India’s merchandise trade moderated to USD 26.5 bn in Aug-25 from an 8-month high of USD 27.3 bn in Jul-25. This was driven by a higher moderation in imports vis-à-vis exports vis-à-vis Jul-25 levels. 


Merchandise exports


Merchandise exports clocked USD 35.1 in Aug-25 (-5.7% MoM and +6.7% YoY) vis-à-vis USD 37.2 bn in Jul-25 

  • Out of 14 key sub-categories of exports, 11 registered annualized expansion. 
  • The strongest performance was seen in Electronic items (25.9%), Gems & jewellery (15.6%) and Ores and minerals (12.1%). 
  • In contrast, there was a drag on account of Plastic and plastic items (-4.3%) and Textiles (-2.9%)
  • Core merchandise exports (i.e., exports excluding Petroleum and Gems & Jewellery) eased to USD 28.3 bn in Aug-25 from USD 30.5 in Jul-25

 

Merchandise imports


Merchandise imports rose to USD 61.6 bn in Aug-25 from USD 64.6 bn in Jul-25 (-4.6% MoM and -10.1% YoY).

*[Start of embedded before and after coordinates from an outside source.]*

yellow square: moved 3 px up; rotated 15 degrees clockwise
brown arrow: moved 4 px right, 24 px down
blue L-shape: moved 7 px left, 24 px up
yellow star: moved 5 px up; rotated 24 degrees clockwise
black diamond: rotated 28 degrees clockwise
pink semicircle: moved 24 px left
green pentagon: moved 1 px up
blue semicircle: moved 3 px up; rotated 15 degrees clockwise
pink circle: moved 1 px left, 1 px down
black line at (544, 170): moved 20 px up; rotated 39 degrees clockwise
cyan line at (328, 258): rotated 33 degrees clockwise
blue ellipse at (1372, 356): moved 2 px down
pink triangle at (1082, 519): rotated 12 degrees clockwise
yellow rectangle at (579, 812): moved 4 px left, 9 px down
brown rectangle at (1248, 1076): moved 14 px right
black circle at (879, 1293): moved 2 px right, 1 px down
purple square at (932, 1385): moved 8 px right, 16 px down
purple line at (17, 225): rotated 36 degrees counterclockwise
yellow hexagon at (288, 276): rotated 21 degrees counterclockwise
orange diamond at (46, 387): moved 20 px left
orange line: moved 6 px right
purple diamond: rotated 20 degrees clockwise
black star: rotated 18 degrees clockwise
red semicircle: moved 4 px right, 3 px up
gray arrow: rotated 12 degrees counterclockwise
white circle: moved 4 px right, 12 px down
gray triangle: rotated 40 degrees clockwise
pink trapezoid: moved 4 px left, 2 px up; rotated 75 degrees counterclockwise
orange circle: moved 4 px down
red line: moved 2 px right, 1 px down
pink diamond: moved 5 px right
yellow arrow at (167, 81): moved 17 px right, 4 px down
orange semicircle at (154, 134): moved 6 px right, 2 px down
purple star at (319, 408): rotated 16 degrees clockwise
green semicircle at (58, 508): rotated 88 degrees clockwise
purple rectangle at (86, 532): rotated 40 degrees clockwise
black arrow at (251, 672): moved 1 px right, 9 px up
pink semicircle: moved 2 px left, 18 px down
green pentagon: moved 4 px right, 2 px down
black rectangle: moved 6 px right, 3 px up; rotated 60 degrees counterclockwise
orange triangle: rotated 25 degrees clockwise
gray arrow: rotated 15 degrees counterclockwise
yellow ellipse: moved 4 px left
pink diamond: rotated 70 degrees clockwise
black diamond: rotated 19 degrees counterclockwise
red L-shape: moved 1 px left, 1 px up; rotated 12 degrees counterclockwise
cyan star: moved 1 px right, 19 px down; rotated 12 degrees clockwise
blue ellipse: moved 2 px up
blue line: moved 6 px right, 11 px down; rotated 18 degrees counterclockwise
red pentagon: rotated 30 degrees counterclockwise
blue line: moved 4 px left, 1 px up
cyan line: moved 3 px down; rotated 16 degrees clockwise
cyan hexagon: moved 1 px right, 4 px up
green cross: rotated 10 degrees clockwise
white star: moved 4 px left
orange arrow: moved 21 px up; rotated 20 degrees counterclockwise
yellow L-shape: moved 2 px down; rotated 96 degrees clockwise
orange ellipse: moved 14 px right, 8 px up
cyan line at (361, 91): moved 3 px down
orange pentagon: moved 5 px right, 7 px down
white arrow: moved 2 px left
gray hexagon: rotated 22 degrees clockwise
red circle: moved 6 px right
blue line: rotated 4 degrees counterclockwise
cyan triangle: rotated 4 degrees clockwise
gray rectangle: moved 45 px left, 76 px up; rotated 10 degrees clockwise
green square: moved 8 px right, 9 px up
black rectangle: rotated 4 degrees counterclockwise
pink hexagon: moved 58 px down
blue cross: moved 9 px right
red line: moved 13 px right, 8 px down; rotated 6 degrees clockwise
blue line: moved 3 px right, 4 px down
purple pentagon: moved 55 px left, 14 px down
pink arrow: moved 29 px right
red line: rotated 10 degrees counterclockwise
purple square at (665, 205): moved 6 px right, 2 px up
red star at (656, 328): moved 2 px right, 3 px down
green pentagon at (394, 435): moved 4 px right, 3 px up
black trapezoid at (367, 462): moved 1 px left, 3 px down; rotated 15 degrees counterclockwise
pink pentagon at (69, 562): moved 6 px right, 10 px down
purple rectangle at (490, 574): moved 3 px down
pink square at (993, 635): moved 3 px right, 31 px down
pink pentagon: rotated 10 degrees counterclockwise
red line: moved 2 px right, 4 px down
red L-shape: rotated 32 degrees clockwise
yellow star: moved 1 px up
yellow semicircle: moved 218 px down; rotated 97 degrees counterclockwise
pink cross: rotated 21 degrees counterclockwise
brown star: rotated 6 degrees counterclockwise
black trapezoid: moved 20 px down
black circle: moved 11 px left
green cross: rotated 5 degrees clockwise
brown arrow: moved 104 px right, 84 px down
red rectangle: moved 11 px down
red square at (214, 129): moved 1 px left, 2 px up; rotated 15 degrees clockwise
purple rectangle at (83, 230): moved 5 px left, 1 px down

  • Out of 15 key sub-categories of imports, 12 registered annualized expansion. 
  • The strongest performance was seen in Chemicals (18.2%), Agri and allied (13.9%), Petroleum products (9.4%) followed by Electronic items (8.4%) and Textiles (6.3%).
  • The drag was driven by Project goods (-90.6%), Gems & Jewellery (-51.3%), Leather goods (-27.0%) and Ores & minerals (-18.1%)
  • Core merchandise imports (i.e., imports excluding Petroleum and Gems & Jewellery) eased to USD 41.0 bn in Aug-25 from USD 42.8 bn in Jul-25.

 

Merchandise trade balance


The sequential narrowing in the merchandise trade deficit in Aug-25 was led by Non-core deficit single-handedly. 

  • Non-core trade deficit moderated to USD 13.8 bn in Aug-25 from USD 15.1 bn in Jul-25. 
  • On the other hand, Core trade deficit widened, albeit modestly, to USD 12.7 bn in Aug-25 from USD 12.3 bn in Jul-25. 

 

Services trade


  • The commerce ministry’s estimate for services trade surplus for Aug-25 stood at USD 16.6 bn, almost unchanged vis-à-vis USD 16.5 bn in Jul-25 (revised upwards from USD 15.5 bn earlier) 
  • On a sequential basis, both exports and imports rose by 0.9%MoM
  • On FYTD basis, momentum in services trade surplus remains healthy – it stood at USD 81.0 bn during Apr-Aug FY26, up from USD 68.2 bn in the corresponding period in FY25.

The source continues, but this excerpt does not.